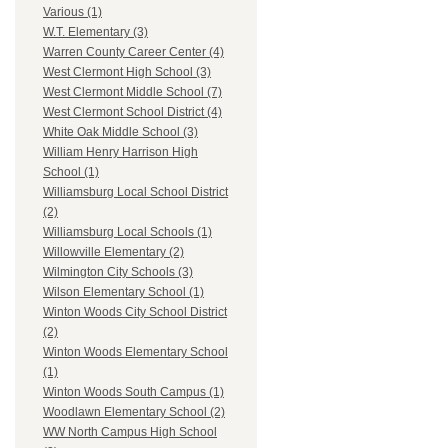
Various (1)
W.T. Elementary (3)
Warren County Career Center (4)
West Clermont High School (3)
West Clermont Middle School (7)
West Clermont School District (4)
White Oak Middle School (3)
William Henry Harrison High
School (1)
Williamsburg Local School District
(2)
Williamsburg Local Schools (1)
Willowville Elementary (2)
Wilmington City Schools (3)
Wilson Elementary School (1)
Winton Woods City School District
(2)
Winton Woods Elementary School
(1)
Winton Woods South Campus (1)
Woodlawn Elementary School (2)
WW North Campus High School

• • • •

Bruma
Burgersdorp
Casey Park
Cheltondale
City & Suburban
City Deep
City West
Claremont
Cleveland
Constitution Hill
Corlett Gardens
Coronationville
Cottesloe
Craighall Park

• • • •

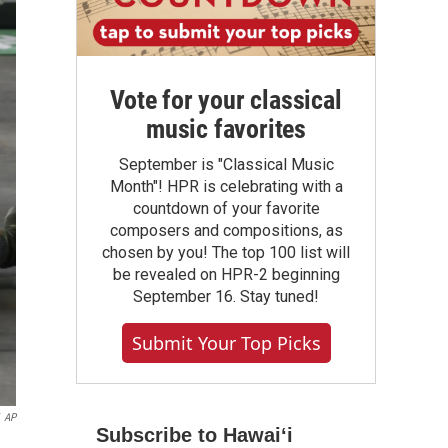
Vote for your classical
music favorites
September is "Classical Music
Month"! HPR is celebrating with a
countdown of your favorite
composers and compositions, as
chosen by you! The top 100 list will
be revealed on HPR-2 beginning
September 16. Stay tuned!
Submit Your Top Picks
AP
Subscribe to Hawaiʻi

• • • •

Out of the material above, output word for word the line with "Various (1)", the line with "Woodlawn Elementary School (2)", and all lines between them, with nothing else.

# Written response:
Various (1)
W.T. Elementary (3)
Warren County Career Center (4)
West Clermont High School (3)
West Clermont Middle School (7)
West Clermont School District (4)
White Oak Middle School (3)
William Henry Harrison High
School (1)
Williamsburg Local School District
(2)
Williamsburg Local Schools (1)
Willowville Elementary (2)
Wilmington City Schools (3)
Wilson Elementary School (1)
Winton Woods City School District
(2)
Winton Woods Elementary School
(1)
Winton Woods South Campus (1)
Woodlawn Elementary School (2)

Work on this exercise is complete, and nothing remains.